Titles and Affiliations

Professor of Cell Biology, Harvard Medical School

Research area

Understanding how cellular signals alter breast cancer growth and response to therapy and identifying ways to enhance the effectiveness of targeted cancer therapies. 

Impact

Dr. Cantley was the first to discover PI3K, a protein controlled by PIK3CA, the most frequently mutated gene in breast cancer. The P13K inhibitor, alpelisib, has been approved for treating metastatic breast cancer but its effectiveness has been limited because tumor cells can activate other growth pathways to counter its effects. Dr. Cantley’s group has focused on the role of the PI3K in breast cancer growth and metastasis. His group has identified proteins that can modify [the function of] PI3K as well as ways to target the protein to block PI3K activity.  This finding may help identify new ways to target PI3K to treat metastatic breast cancer. In other studies, Dr. Cantley has focused on developing a novel therapeutic strategy for the treatment of breast cancers with BRCA mutations, which are often particularly aggressive and hard-to-treat. Taken together, Dr. Cantley’s research have the potential to develop novel ways to improve treatment outcomes for metastatic breast cancer patients.  

Progress Thus Far

Studies have shown that high doses of two vitamins can generate metabolic toxins specifically in BRCA1-mutant cancer cells: folate generates formaldehyde which can kill BRCA-defective cancer cells; and vitamin C triggers the accumulation of several other toxins. Dr. Cantley showed that folate and vitamin C work together to kill BRCA1- and BRCA2-defective cancer cells by generating reactive oxygen species, which are toxic to the cells. Building on these findings, the team designed preclinical studies to assess the effect of folate alone or in combination with vitamin C.   

What’s next

Dr.
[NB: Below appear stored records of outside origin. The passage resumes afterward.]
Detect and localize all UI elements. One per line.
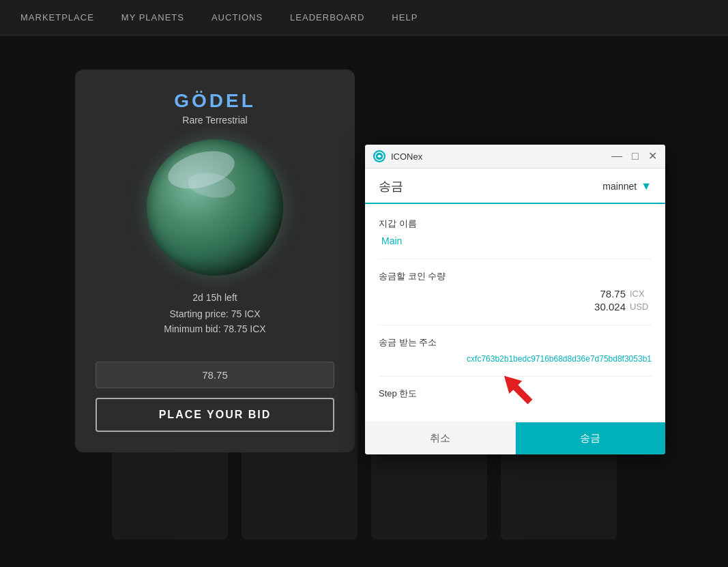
iconex-tab-label[interactable]: 송금: [379, 178, 403, 194]
place-bid-button[interactable]: PLACE YOUR BID: [96, 398, 334, 432]
address-label: 송금 받는 주소: [379, 336, 652, 349]
iconex-title-text: ICONex: [391, 151, 422, 162]
divider-3: [379, 376, 652, 377]
top-navigation: MARKETPLACE MY PLANETS AUCTIONS LEADERBO…: [0, 0, 728, 35]
nav-item-marketplace[interactable]: MARKETPLACE: [20, 12, 94, 23]
amount-icx-value: 78.75: [600, 288, 626, 300]
network-selector[interactable]: mainnet ▼: [602, 180, 652, 192]
nav-item-my-planets[interactable]: MY PLANETS: [121, 12, 184, 23]
iconex-logo-area: ICONex: [373, 150, 422, 162]
nav-item-auctions[interactable]: AUCTIONS: [212, 12, 263, 23]
planet-type: Rare Terrestrial: [182, 115, 247, 126]
starting-price: Starting price: 75 ICX: [96, 308, 334, 319]
minimize-button[interactable]: —: [611, 151, 622, 162]
wallet-label: 지갑 이름: [379, 218, 652, 230]
main-content: GÖDEL Rare Terrestrial 2d 15h left Start…: [0, 35, 728, 567]
planet-image: [147, 139, 283, 276]
amount-usd-value: 30.024: [594, 301, 626, 312]
planet-name: GÖDEL: [174, 90, 256, 112]
close-button[interactable]: ✕: [648, 151, 657, 162]
iconex-titlebar: ICONex — □ ✕: [365, 145, 665, 169]
wallet-value: Main: [379, 235, 652, 246]
iconex-actions: 취소 송금: [365, 422, 665, 454]
planet-stats: 2d 15h left Starting price: 75 ICX Minim…: [96, 292, 334, 348]
network-label: mainnet: [602, 181, 637, 192]
send-button[interactable]: 송금: [516, 422, 666, 454]
divider-2: [379, 325, 652, 325]
iconex-logo-icon: [373, 150, 385, 162]
amount-label: 송금할 코인 수량: [379, 270, 652, 282]
nav-item-leaderboard[interactable]: LEADERBOARD: [290, 12, 364, 23]
divider-1: [379, 259, 652, 259]
step-label: Step 한도: [379, 388, 652, 400]
cancel-button[interactable]: 취소: [365, 422, 516, 454]
amount-row-icx: 78.75 ICX: [379, 288, 652, 300]
address-value: cxfc763b2b1bedc9716b68d8d36e7d75bd8f3053…: [379, 354, 652, 364]
bid-input[interactable]: [96, 362, 334, 388]
amount-row-usd: 30.024 USD: [379, 301, 652, 312]
planet-card: GÖDEL Rare Terrestrial 2d 15h left Start…: [75, 70, 355, 452]
amount-usd-unit: USD: [630, 302, 652, 312]
iconex-window-controls: — □ ✕: [611, 151, 657, 162]
network-dropdown-arrow: ▼: [641, 180, 652, 192]
time-left: 2d 15h left: [96, 292, 334, 303]
amount-icx-unit: ICX: [630, 289, 652, 299]
maximize-button[interactable]: □: [632, 151, 639, 162]
minimum-bid: Minimum bid: 78.75 ICX: [96, 323, 334, 334]
iconex-body: 지갑 이름 Main 송금할 코인 수량 78.75 ICX 30.024 US…: [365, 204, 665, 422]
nav-item-help[interactable]: HELP: [392, 12, 418, 23]
iconex-window: ICONex — □ ✕ 송금 mainnet ▼ 지갑 이름 Main 송금할…: [365, 145, 665, 454]
iconex-header: 송금 mainnet ▼: [365, 169, 665, 204]
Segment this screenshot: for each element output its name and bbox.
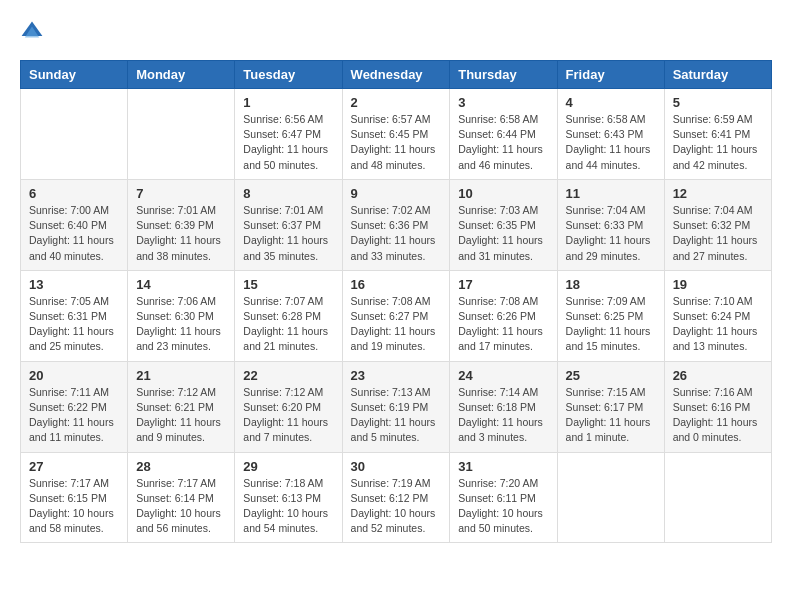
day-number: 8 [243, 186, 333, 201]
day-info: Sunrise: 7:08 AM Sunset: 6:27 PM Dayligh… [351, 294, 442, 355]
day-number: 1 [243, 95, 333, 110]
day-number: 23 [351, 368, 442, 383]
calendar-cell: 9Sunrise: 7:02 AM Sunset: 6:36 PM Daylig… [342, 179, 450, 270]
calendar-cell [21, 89, 128, 180]
day-number: 28 [136, 459, 226, 474]
day-info: Sunrise: 7:05 AM Sunset: 6:31 PM Dayligh… [29, 294, 119, 355]
day-info: Sunrise: 7:16 AM Sunset: 6:16 PM Dayligh… [673, 385, 763, 446]
day-number: 18 [566, 277, 656, 292]
calendar-week-row: 6Sunrise: 7:00 AM Sunset: 6:40 PM Daylig… [21, 179, 772, 270]
day-number: 10 [458, 186, 548, 201]
day-number: 31 [458, 459, 548, 474]
day-info: Sunrise: 7:12 AM Sunset: 6:20 PM Dayligh… [243, 385, 333, 446]
calendar-cell: 20Sunrise: 7:11 AM Sunset: 6:22 PM Dayli… [21, 361, 128, 452]
day-of-week-header: Wednesday [342, 61, 450, 89]
day-number: 7 [136, 186, 226, 201]
day-number: 20 [29, 368, 119, 383]
day-number: 12 [673, 186, 763, 201]
day-info: Sunrise: 6:58 AM Sunset: 6:43 PM Dayligh… [566, 112, 656, 173]
day-info: Sunrise: 7:07 AM Sunset: 6:28 PM Dayligh… [243, 294, 333, 355]
calendar-cell: 8Sunrise: 7:01 AM Sunset: 6:37 PM Daylig… [235, 179, 342, 270]
day-info: Sunrise: 7:08 AM Sunset: 6:26 PM Dayligh… [458, 294, 548, 355]
day-info: Sunrise: 7:04 AM Sunset: 6:33 PM Dayligh… [566, 203, 656, 264]
logo-icon [20, 20, 44, 44]
calendar-week-row: 13Sunrise: 7:05 AM Sunset: 6:31 PM Dayli… [21, 270, 772, 361]
day-info: Sunrise: 7:14 AM Sunset: 6:18 PM Dayligh… [458, 385, 548, 446]
day-of-week-header: Friday [557, 61, 664, 89]
calendar-cell: 19Sunrise: 7:10 AM Sunset: 6:24 PM Dayli… [664, 270, 771, 361]
day-info: Sunrise: 7:06 AM Sunset: 6:30 PM Dayligh… [136, 294, 226, 355]
day-info: Sunrise: 7:02 AM Sunset: 6:36 PM Dayligh… [351, 203, 442, 264]
calendar-cell: 17Sunrise: 7:08 AM Sunset: 6:26 PM Dayli… [450, 270, 557, 361]
day-number: 26 [673, 368, 763, 383]
day-info: Sunrise: 7:20 AM Sunset: 6:11 PM Dayligh… [458, 476, 548, 537]
day-number: 27 [29, 459, 119, 474]
day-of-week-header: Thursday [450, 61, 557, 89]
calendar-header-row: SundayMondayTuesdayWednesdayThursdayFrid… [21, 61, 772, 89]
calendar-cell: 15Sunrise: 7:07 AM Sunset: 6:28 PM Dayli… [235, 270, 342, 361]
day-number: 6 [29, 186, 119, 201]
logo [20, 20, 52, 44]
day-info: Sunrise: 7:11 AM Sunset: 6:22 PM Dayligh… [29, 385, 119, 446]
calendar-cell: 24Sunrise: 7:14 AM Sunset: 6:18 PM Dayli… [450, 361, 557, 452]
day-info: Sunrise: 7:09 AM Sunset: 6:25 PM Dayligh… [566, 294, 656, 355]
calendar-cell: 10Sunrise: 7:03 AM Sunset: 6:35 PM Dayli… [450, 179, 557, 270]
calendar-cell: 21Sunrise: 7:12 AM Sunset: 6:21 PM Dayli… [128, 361, 235, 452]
day-number: 29 [243, 459, 333, 474]
calendar-cell: 16Sunrise: 7:08 AM Sunset: 6:27 PM Dayli… [342, 270, 450, 361]
calendar-week-row: 1Sunrise: 6:56 AM Sunset: 6:47 PM Daylig… [21, 89, 772, 180]
day-number: 24 [458, 368, 548, 383]
calendar-cell: 30Sunrise: 7:19 AM Sunset: 6:12 PM Dayli… [342, 452, 450, 543]
calendar-cell: 6Sunrise: 7:00 AM Sunset: 6:40 PM Daylig… [21, 179, 128, 270]
day-info: Sunrise: 6:56 AM Sunset: 6:47 PM Dayligh… [243, 112, 333, 173]
day-info: Sunrise: 7:17 AM Sunset: 6:14 PM Dayligh… [136, 476, 226, 537]
day-number: 30 [351, 459, 442, 474]
day-info: Sunrise: 6:59 AM Sunset: 6:41 PM Dayligh… [673, 112, 763, 173]
calendar-cell [557, 452, 664, 543]
day-number: 16 [351, 277, 442, 292]
day-number: 11 [566, 186, 656, 201]
calendar-cell: 14Sunrise: 7:06 AM Sunset: 6:30 PM Dayli… [128, 270, 235, 361]
calendar-cell: 23Sunrise: 7:13 AM Sunset: 6:19 PM Dayli… [342, 361, 450, 452]
day-of-week-header: Sunday [21, 61, 128, 89]
calendar-cell: 18Sunrise: 7:09 AM Sunset: 6:25 PM Dayli… [557, 270, 664, 361]
day-info: Sunrise: 7:17 AM Sunset: 6:15 PM Dayligh… [29, 476, 119, 537]
calendar-cell: 2Sunrise: 6:57 AM Sunset: 6:45 PM Daylig… [342, 89, 450, 180]
day-number: 4 [566, 95, 656, 110]
page-header [20, 20, 772, 44]
calendar-week-row: 20Sunrise: 7:11 AM Sunset: 6:22 PM Dayli… [21, 361, 772, 452]
day-info: Sunrise: 7:03 AM Sunset: 6:35 PM Dayligh… [458, 203, 548, 264]
day-info: Sunrise: 7:10 AM Sunset: 6:24 PM Dayligh… [673, 294, 763, 355]
day-number: 5 [673, 95, 763, 110]
day-number: 19 [673, 277, 763, 292]
day-number: 14 [136, 277, 226, 292]
calendar-cell: 13Sunrise: 7:05 AM Sunset: 6:31 PM Dayli… [21, 270, 128, 361]
day-number: 15 [243, 277, 333, 292]
day-info: Sunrise: 6:57 AM Sunset: 6:45 PM Dayligh… [351, 112, 442, 173]
day-of-week-header: Tuesday [235, 61, 342, 89]
calendar-cell: 27Sunrise: 7:17 AM Sunset: 6:15 PM Dayli… [21, 452, 128, 543]
calendar-week-row: 27Sunrise: 7:17 AM Sunset: 6:15 PM Dayli… [21, 452, 772, 543]
day-info: Sunrise: 7:00 AM Sunset: 6:40 PM Dayligh… [29, 203, 119, 264]
day-of-week-header: Saturday [664, 61, 771, 89]
calendar-cell: 1Sunrise: 6:56 AM Sunset: 6:47 PM Daylig… [235, 89, 342, 180]
day-info: Sunrise: 7:12 AM Sunset: 6:21 PM Dayligh… [136, 385, 226, 446]
day-info: Sunrise: 7:13 AM Sunset: 6:19 PM Dayligh… [351, 385, 442, 446]
calendar-cell: 28Sunrise: 7:17 AM Sunset: 6:14 PM Dayli… [128, 452, 235, 543]
day-number: 2 [351, 95, 442, 110]
day-number: 21 [136, 368, 226, 383]
day-number: 17 [458, 277, 548, 292]
calendar-table: SundayMondayTuesdayWednesdayThursdayFrid… [20, 60, 772, 543]
day-number: 22 [243, 368, 333, 383]
calendar-cell: 4Sunrise: 6:58 AM Sunset: 6:43 PM Daylig… [557, 89, 664, 180]
day-of-week-header: Monday [128, 61, 235, 89]
calendar-cell: 25Sunrise: 7:15 AM Sunset: 6:17 PM Dayli… [557, 361, 664, 452]
day-number: 9 [351, 186, 442, 201]
calendar-cell: 26Sunrise: 7:16 AM Sunset: 6:16 PM Dayli… [664, 361, 771, 452]
day-info: Sunrise: 7:04 AM Sunset: 6:32 PM Dayligh… [673, 203, 763, 264]
day-info: Sunrise: 7:01 AM Sunset: 6:39 PM Dayligh… [136, 203, 226, 264]
day-info: Sunrise: 7:19 AM Sunset: 6:12 PM Dayligh… [351, 476, 442, 537]
day-info: Sunrise: 7:18 AM Sunset: 6:13 PM Dayligh… [243, 476, 333, 537]
calendar-cell [664, 452, 771, 543]
calendar-cell: 31Sunrise: 7:20 AM Sunset: 6:11 PM Dayli… [450, 452, 557, 543]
Cantley and his team will continue to test the efficacy of folate alone or in combination with vitamin C in laboratory models. One target of interest is a protein responsible for transporting folate into the cell that is commonly overexpressed in breast cancers. The team will examine the role of the folate transporter protein in folate toxicity in BRCA1-defective cells. These studies may provide insight into new treatments for BRCA1-associated breast cancers.  

Biography

Lewis C. Cantley, PhD, is a professor of cell biology at Harvard Medical School. Prior to this appointment, he was the Margaret and Herman Sokol Professor and Meyer Director of the Sandra and Edward Meyer Cancer Center at Weill Cornell Medical College/Ronald P. Stanton Clinical Cancer Program at New York Presbyterian Hospital (2012-22). Dr. Cantley is a graduate of West Virginia Wesleyan College, obtained a PhD in biophysical chemistry from Cornell University, completed postdoctoral training at Harvard University, and subsequently taught and conducted research in biochemistry, physiology and cancer biology at Beth Israel Deaconess Medical Center and Harvard Medical School. His laboratory discovered the PI 3-Kinase pathway that plays a critical role in insulin signaling and in cancers.

Dr. Cantley was elected to the National Academy of Inventors in 2020, the Institute of Medicine in 2014, the National Academy of Sciences in 2001, and the American Academy of Arts and Sciences in 1999. Among his other awards are the ASBMB Avanti Award for Lipid Research in 1998, the Heinrich Wieland Preis for Lipid Research in 2000, the Caledonian Prize from the Royal Society of Edinburgh in 2002, the 2005 Pezcoller Foundation–AACR International Award for Cancer Research, the 2009 Rolf Luft Award for Diabetes and Endocrinology Research from the Karolinska Institute, Stockholm, the 2011 Pasrow Prize for Cancer Research, the 2013 Breakthrough in Life Sciences Prize and the 2013 Jacobaeus Prize for Diabetes Research from the Karolinska Institute and the 2015 AACR Princess Takamatsu Memorial Lectureship.